> _Work instruction_: Among the entries below, find every line that has "hoạt" and pull it out.

Transcribed page contents
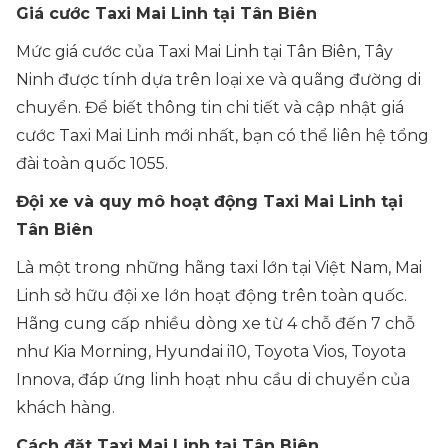
Giá cước Taxi Mai Linh tại Tân Biên
Mức giá cước của Taxi Mai Linh tại Tân Biên, Tây
Ninh được tính dựa trên loại xe và quãng đường di
chuyển. Để biết thông tin chi tiết và cập nhật giá
cước Taxi Mai Linh mới nhất, bạn có thể liên hệ tổng
đài toàn quốc 1055.
Đội xe và quy mô hoạt động Taxi Mai Linh tại
Tân Biên
Là một trong những hãng taxi lớn tại Việt Nam, Mai
Linh sở hữu đội xe lớn hoạt động trên toàn quốc.
Hãng cung cấp nhiều dòng xe từ 4 chỗ đến 7 chỗ
như Kia Morning, Hyundai i10, Toyota Vios, Toyota
Innova, đáp ứng linh hoạt nhu cầu di chuyển của
khách hàng.
Cách đặt Taxi Mai Linh tại Tân Biên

> _Response_:
Đội xe và quy mô hoạt động Taxi Mai Linh tại
Linh sở hữu đội xe lớn hoạt động trên toàn quốc.
Innova, đáp ứng linh hoạt nhu cầu di chuyển của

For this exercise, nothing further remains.